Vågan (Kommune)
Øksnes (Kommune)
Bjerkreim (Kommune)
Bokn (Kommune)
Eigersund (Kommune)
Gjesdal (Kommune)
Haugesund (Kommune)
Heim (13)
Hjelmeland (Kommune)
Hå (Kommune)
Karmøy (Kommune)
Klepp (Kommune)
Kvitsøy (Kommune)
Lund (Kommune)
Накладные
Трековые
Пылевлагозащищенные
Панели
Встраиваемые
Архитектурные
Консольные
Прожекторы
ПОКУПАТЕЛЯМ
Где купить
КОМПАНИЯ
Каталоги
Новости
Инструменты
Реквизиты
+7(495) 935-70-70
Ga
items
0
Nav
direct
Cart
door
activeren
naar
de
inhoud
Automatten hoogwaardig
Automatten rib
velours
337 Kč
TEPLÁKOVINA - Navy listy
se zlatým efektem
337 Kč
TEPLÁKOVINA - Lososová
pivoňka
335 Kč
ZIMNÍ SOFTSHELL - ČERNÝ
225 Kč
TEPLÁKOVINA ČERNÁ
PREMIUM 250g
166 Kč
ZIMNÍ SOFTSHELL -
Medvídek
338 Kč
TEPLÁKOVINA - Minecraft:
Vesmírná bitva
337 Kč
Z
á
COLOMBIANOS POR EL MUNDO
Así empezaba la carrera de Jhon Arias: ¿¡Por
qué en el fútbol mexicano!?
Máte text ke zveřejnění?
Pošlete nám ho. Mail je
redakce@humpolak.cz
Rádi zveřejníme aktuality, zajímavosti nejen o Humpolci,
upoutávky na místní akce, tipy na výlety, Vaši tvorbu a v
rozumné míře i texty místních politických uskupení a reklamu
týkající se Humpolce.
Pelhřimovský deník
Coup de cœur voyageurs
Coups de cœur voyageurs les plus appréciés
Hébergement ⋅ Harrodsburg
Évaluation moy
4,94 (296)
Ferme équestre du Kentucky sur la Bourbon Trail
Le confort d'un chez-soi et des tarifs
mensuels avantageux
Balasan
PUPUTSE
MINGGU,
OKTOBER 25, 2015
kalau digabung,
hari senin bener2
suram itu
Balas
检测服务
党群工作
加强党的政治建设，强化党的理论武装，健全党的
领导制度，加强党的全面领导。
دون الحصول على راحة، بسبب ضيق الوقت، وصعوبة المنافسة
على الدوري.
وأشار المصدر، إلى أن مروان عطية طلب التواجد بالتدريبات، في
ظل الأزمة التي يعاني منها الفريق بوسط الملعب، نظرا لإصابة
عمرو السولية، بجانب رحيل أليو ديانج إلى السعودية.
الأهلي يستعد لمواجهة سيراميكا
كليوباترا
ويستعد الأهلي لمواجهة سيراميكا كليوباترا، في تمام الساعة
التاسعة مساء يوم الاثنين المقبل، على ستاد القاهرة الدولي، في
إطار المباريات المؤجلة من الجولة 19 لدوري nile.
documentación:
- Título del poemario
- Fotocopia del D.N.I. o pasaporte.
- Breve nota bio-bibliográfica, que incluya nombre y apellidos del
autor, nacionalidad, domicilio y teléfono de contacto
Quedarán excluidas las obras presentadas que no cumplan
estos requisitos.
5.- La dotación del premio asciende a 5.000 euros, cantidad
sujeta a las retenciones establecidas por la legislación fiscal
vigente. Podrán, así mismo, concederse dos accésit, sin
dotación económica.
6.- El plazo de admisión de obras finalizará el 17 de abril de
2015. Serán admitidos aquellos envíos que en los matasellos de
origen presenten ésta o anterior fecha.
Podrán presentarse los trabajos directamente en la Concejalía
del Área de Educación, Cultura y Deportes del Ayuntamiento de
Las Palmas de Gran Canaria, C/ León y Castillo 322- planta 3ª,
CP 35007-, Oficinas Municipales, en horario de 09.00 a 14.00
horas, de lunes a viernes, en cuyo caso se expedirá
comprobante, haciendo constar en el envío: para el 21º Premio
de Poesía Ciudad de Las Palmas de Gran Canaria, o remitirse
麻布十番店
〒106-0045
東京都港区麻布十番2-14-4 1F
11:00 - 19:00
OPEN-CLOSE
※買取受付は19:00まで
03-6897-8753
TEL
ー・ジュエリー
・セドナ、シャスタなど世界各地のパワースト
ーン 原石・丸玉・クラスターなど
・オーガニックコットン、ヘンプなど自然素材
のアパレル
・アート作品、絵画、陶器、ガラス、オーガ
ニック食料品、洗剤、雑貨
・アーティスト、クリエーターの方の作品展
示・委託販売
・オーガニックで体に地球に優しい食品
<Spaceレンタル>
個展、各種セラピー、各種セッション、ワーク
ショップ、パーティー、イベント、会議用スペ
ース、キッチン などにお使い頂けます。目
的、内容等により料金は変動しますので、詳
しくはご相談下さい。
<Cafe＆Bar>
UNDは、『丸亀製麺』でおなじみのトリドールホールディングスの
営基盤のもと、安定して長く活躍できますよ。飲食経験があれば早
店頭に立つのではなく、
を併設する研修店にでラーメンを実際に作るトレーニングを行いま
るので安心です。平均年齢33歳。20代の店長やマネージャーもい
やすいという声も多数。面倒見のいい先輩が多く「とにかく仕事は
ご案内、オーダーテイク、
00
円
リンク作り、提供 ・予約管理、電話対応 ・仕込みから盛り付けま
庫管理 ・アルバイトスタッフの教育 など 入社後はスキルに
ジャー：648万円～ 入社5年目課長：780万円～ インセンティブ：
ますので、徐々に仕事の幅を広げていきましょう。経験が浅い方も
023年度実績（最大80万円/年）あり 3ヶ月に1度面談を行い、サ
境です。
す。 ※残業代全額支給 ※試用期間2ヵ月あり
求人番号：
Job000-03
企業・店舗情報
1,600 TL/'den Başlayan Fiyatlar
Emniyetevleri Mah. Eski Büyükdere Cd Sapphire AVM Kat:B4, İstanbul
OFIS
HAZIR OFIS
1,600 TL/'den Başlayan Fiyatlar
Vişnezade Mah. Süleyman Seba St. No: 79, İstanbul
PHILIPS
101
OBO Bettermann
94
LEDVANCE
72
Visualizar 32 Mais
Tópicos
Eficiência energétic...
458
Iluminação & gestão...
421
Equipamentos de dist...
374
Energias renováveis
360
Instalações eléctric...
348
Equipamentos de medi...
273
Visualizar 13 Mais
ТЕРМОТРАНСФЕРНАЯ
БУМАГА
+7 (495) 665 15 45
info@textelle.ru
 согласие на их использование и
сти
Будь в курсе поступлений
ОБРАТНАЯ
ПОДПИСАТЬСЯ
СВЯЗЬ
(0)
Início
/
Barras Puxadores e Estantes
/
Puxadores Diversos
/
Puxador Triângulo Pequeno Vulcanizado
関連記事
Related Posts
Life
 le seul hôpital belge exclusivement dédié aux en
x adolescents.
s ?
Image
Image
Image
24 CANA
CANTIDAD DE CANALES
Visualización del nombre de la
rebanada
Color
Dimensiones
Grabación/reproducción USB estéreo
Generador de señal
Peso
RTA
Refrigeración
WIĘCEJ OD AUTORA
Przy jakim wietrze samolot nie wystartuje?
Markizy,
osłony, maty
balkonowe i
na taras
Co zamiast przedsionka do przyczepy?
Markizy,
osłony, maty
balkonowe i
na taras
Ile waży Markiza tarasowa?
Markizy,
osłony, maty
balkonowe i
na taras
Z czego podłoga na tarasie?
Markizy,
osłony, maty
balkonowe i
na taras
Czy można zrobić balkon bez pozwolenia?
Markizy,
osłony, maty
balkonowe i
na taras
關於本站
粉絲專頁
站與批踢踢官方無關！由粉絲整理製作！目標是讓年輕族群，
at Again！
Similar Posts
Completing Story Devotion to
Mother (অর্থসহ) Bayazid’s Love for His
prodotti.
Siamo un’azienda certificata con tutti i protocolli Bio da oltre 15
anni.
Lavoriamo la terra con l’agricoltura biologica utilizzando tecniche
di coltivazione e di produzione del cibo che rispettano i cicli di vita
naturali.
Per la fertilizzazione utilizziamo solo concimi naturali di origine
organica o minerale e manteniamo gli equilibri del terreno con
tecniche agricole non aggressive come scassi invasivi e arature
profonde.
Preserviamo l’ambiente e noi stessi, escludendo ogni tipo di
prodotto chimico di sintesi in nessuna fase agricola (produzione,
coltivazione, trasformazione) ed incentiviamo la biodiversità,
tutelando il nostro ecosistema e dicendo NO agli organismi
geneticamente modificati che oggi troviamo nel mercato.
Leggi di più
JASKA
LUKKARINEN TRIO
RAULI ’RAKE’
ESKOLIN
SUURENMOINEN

- [WHAT TO WORK ON]: State the number of lines in the listing that include the word "SOFTSHELL", without any other text.

- [EXPECTED OUTPUT]: 2